Your assignment: Look through the records and copy each line with the string "ЩЕБЕНЬ" in it.

━━━ Record set ━━━

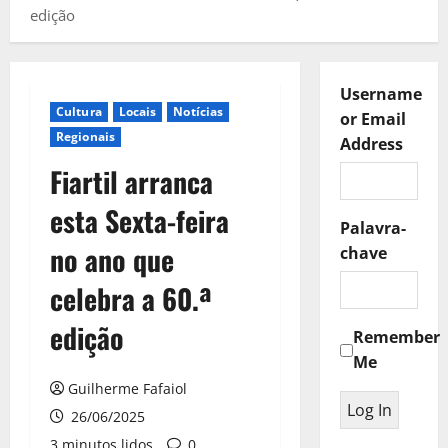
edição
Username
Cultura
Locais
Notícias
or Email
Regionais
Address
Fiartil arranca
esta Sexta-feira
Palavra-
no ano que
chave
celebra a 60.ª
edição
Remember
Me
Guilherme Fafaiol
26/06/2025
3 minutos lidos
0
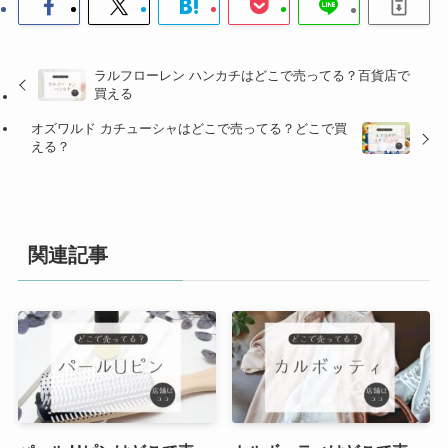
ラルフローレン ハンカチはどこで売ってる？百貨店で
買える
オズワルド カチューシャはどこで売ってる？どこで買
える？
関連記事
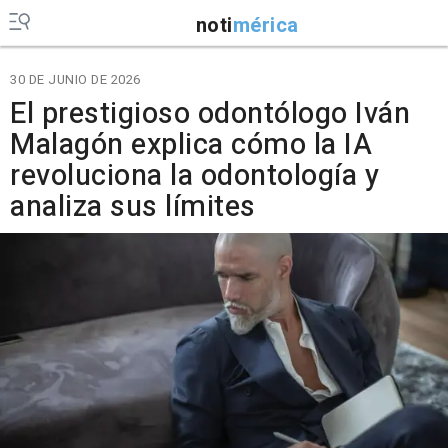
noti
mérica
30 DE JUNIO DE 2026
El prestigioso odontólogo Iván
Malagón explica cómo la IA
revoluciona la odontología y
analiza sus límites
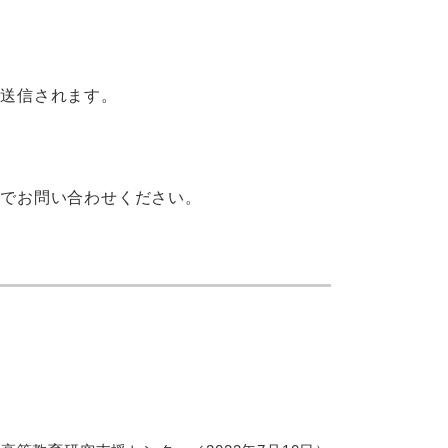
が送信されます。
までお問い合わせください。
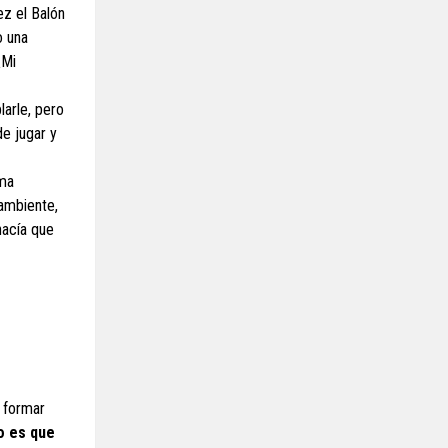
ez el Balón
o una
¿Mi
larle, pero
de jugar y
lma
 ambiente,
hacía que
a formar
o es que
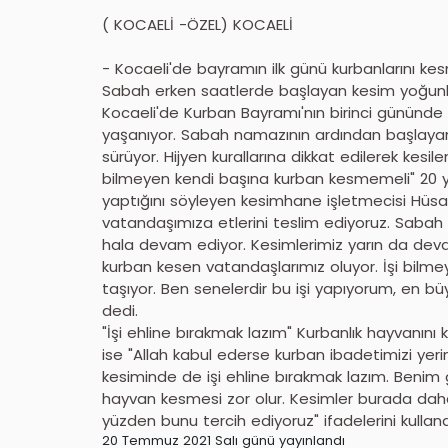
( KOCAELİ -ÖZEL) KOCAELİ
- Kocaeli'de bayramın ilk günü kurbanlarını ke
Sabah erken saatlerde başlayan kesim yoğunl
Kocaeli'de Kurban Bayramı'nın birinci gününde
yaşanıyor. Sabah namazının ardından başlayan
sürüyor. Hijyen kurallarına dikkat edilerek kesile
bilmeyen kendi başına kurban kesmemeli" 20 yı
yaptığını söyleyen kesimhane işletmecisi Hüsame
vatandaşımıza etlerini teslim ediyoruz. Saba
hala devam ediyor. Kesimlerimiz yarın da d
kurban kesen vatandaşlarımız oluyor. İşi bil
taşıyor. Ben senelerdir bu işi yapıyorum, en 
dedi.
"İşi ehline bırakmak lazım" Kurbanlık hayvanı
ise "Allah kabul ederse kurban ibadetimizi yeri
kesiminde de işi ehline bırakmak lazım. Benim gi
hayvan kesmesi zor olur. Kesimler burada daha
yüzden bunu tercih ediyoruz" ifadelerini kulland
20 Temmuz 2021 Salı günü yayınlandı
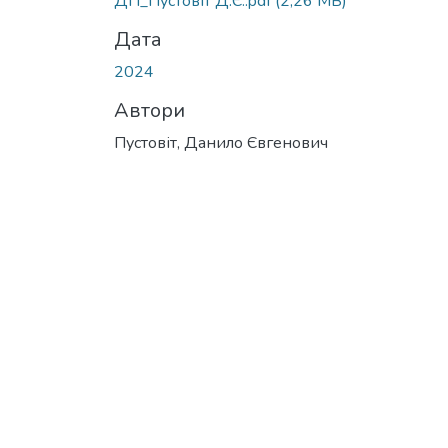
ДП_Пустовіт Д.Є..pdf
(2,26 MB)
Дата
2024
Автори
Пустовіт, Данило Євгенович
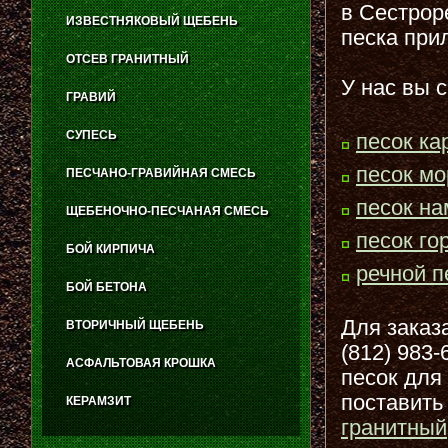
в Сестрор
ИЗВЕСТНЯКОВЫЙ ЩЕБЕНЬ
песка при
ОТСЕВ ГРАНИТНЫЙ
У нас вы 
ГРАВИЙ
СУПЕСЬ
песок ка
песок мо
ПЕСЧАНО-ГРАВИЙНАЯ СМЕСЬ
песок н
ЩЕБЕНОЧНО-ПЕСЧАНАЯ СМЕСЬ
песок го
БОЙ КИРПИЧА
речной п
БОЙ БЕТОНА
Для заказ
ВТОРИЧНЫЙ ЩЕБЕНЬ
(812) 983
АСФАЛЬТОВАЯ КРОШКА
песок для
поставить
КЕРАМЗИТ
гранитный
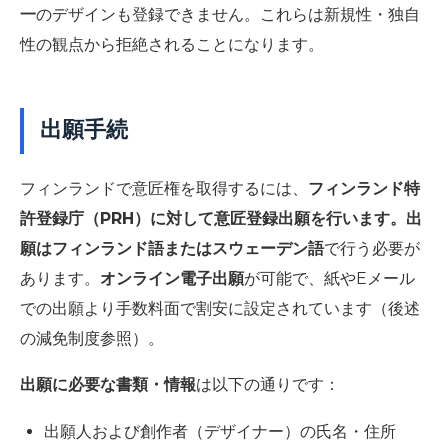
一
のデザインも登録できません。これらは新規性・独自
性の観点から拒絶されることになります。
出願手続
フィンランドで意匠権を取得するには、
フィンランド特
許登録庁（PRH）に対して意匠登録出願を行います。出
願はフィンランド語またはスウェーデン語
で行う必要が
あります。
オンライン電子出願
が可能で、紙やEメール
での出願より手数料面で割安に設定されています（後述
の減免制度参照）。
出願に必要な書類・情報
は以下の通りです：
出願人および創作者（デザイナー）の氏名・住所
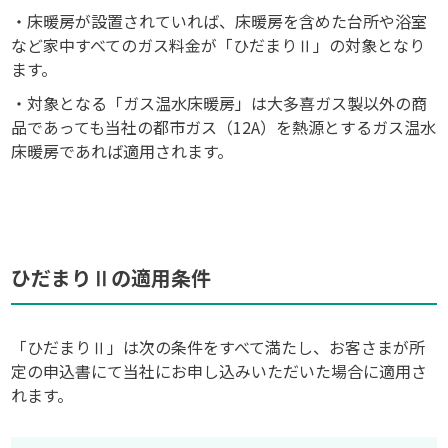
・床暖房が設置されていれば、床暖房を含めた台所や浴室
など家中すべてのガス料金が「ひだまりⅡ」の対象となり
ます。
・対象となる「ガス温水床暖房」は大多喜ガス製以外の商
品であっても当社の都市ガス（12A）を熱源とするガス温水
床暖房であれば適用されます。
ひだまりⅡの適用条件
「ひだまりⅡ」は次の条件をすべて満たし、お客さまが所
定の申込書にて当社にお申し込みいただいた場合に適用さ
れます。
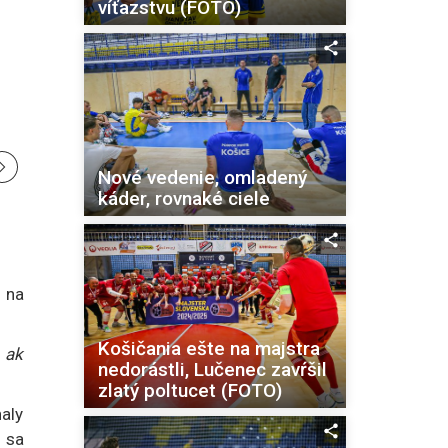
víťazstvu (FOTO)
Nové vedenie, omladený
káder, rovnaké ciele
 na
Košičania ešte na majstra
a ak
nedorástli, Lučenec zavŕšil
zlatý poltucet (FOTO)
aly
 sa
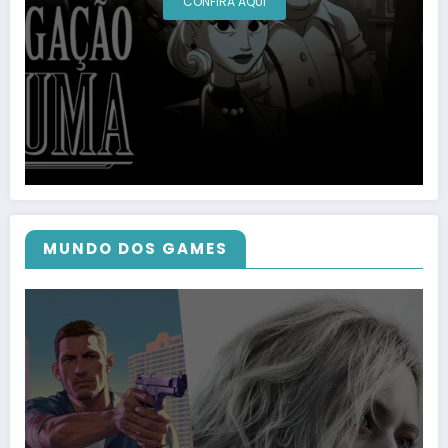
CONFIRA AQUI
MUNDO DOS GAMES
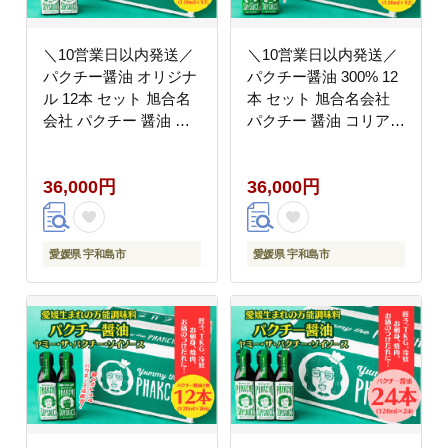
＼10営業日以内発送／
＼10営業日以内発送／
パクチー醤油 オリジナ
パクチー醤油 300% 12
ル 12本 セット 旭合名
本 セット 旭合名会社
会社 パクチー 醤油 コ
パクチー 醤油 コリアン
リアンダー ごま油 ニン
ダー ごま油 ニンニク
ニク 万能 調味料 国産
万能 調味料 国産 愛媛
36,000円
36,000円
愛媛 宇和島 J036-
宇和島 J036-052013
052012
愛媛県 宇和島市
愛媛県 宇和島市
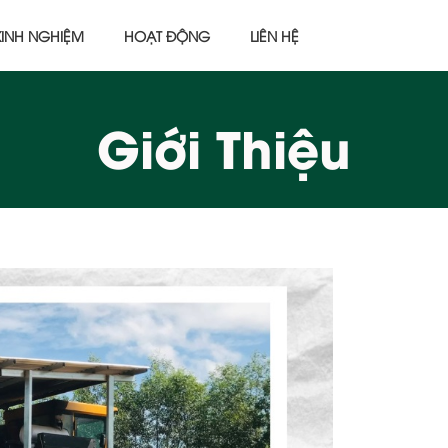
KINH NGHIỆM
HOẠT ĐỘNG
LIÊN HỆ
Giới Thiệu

━━━

Task answer:
ИЗВЕСТНЯКОВЫЙ ЩЕБЕНЬ
ВТОРИЧНЫЙ ЩЕБЕНЬ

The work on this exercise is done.